If every once in a while a nuclear power plant wound up using an Internet-
connected Mac Mini for its control systems, we'd immediately see the problem.
But we don't see that problem when browsers and email systems get embedded
deep into our political system, thus becoming (perhaps unintentionally)
critical infrastructure.

------
CivBase
The article mostly focuses on software security. "Safety critical" software
standards generally focus more on _stability_ than security. Security is part
of it.

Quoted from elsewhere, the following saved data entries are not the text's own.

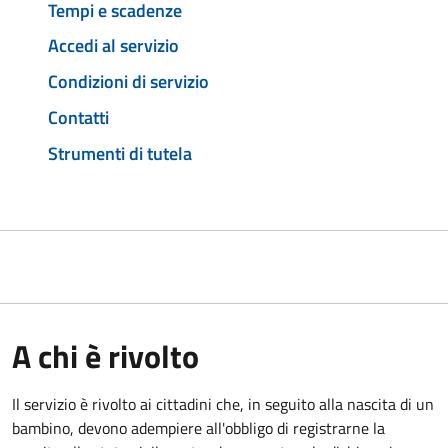
Tempi e scadenze
Accedi al servizio
Condizioni di servizio
Contatti
Strumenti di tutela
A chi è rivolto
Il servizio è rivolto ai cittadini che, in seguito alla nascita di un
bambino, devono adempiere all'obbligo di registrarne la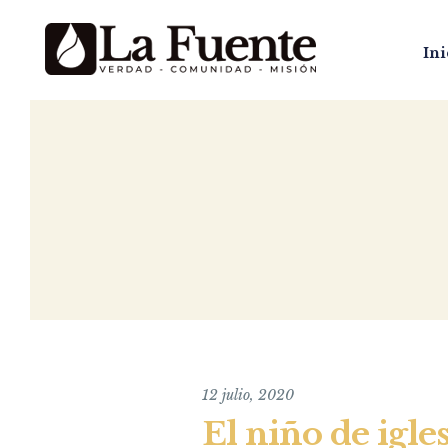
Ini
12 julio, 2020
El niño de igle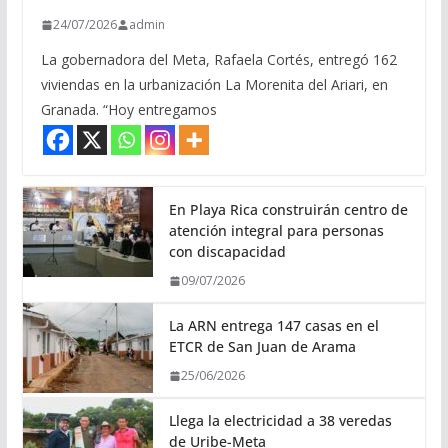
24/07/2026
admin
La gobernadora del Meta, Rafaela Cortés, entregó 162
viviendas en la urbanización La Morenita del Ariari, en
Granada. “Hoy entregamos
En Playa Rica construirán centro de
atención integral para personas
con discapacidad
09/07/2026
La ARN entrega 147 casas en el
ETCR de San Juan de Arama
25/06/2026
Llega la electricidad a 38 veredas
de Uribe-Meta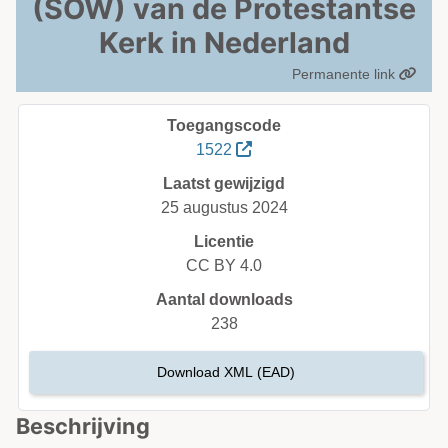
(SOW) van de Protestantse
Kerk in Nederland
Permanente link
Toegangscode
1522
Laatst gewijzigd
25 augustus 2024
Licentie
CC BY 4.0
Aantal downloads
238
Download XML (EAD)
Beschrijving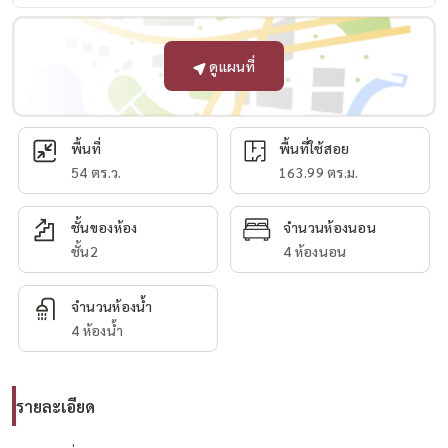
ดูแผนที่
พื้นที่
พื้นที่ใช้สอย
54 ตร.ว.
163.99 ตร.ม.
ชั้นของห้อง
จำนวนห้องนอน
ชั้น2
4 ห้องนอน
จำนวนห้องน้ำ
4 ห้องน้ำ
รายละเอียด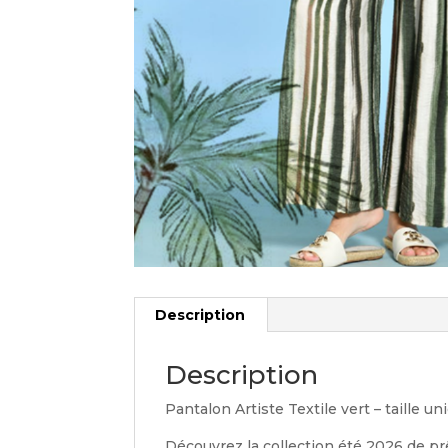
Description
Description
Pantalon Artiste Textile vert – taille un
Découvrez la collection été 2026 de pr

However, "safety critical" standards are overkill if you just want to
improve security.

Regardless, I doubt the most popular consumer-focused software will ever meet
the same "safety critical" standards as medical or avionics software. I work
on safety critical software and the bureaucracy that comes with it drives
innovation to a snails pace. As long as the average user is willing to give up
a little stability for cutting-edge features, developers who prioritize
"safety critical" standards simply wont be able to compete.

------
WalterBright
The article is about security, not safety critical. A couple articles I wrote
on safety critical software:

Safe Systems from Unreliable Parts
[https://www.digitalmars.com/articles/b39.html](https://www.digitalmars.com/articles/b39.html)

Designing Safe Software Systems Part 2
[https://www.digitalmars.com/articles/b40.html](https://www.digitalmars.com/articles/b40.html)

------
glitchc
This is an article written by someone who’s never actually worked on a safety
critical system. Such systems have an exhaustive threat model with likelihood
estimates developed and verified well before a single line of code is written.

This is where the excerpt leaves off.